Task objective: The answer must be an exact copy of the lines from the one with "щільність 140,.4х100х2" to the last line of the entries below, both included, and must contain no pictures.

*** Block opens ***

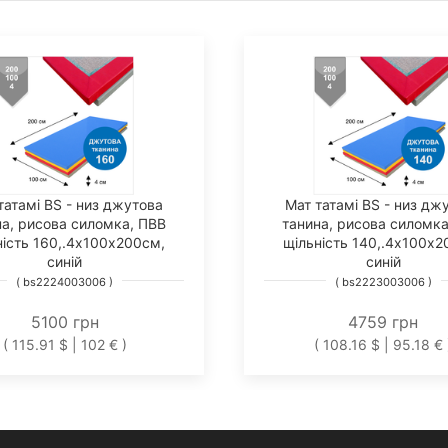
татамі BS - низ джутова
Мат татамі BS - низ дж
на, рисова силомка, ПВВ
танина, рисова силомка
ність 160,.4х100х200см,
щільність 140,.4х100х2
синій
синій
( bs2224003006 )
( bs2223003006 )
5100 грн
4759 грн
( 115.91 $ | 102 € )
( 108.16 $ | 95.18 € 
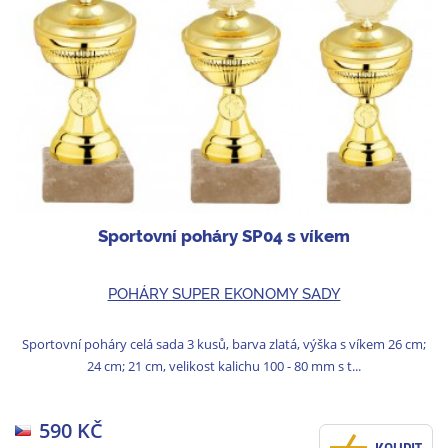
Sportovní poháry SP04 s víkem
POHÁRY SUPER EKONOMY SADY
Sportovní poháry celá sada 3 kusů, barva zlatá, výška s víkem 26 cm;
24 cm; 21 cm, velikost kalichu 100 - 80 mm s t...
590 KČ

*** Block closes ***

Written reply:
щільність 140,.4х100х2
синій
синій
( bs2224003006 )
( bs2223003006 )
5100 грн
4759 грн
( 115.91 $ | 102 € )
( 108.16 $ | 95.18 € 
Sportovní poháry SP04 s víkem
POHÁRY SUPER EKONOMY SADY
Sportovní poháry celá sada 3 kusů, barva zlatá, výška s víkem 26 cm;
24 cm; 21 cm, velikost kalichu 100 - 80 mm s t...
590 KČ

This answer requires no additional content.